What you should do
Return the entries verbatim and drop every picture.

[Items from a data source]
____________
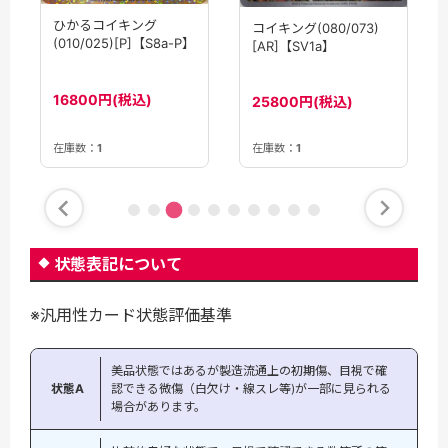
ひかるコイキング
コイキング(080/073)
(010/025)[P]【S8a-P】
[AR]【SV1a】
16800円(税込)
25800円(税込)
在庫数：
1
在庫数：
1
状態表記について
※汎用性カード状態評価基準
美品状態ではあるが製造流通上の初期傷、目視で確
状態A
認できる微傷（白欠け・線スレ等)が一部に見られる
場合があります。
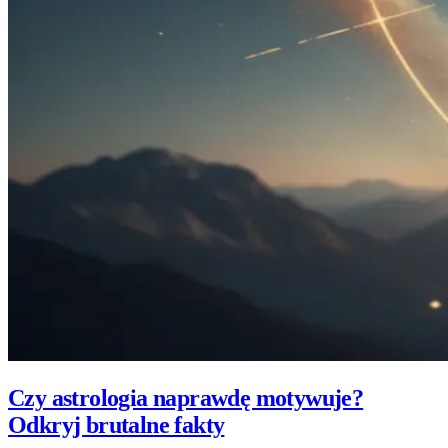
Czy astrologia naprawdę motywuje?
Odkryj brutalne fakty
____________
Task result
ひかるコイキング
コイキング(080/073)
(010/025)[P]【S8a-P】
[AR]【SV1a】
16800円(税込)
25800円(税込)
在庫数：
1
在庫数：
1
状態表記について
※汎用性カード状態評価基準
美品状態ではあるが製造流通上の初期傷、目視で確
状態A
認できる微傷（白欠け・線スレ等)が一部に見られる
場合があります。
Czy astrologia naprawdę motywuje?
Odkryj brutalne fakty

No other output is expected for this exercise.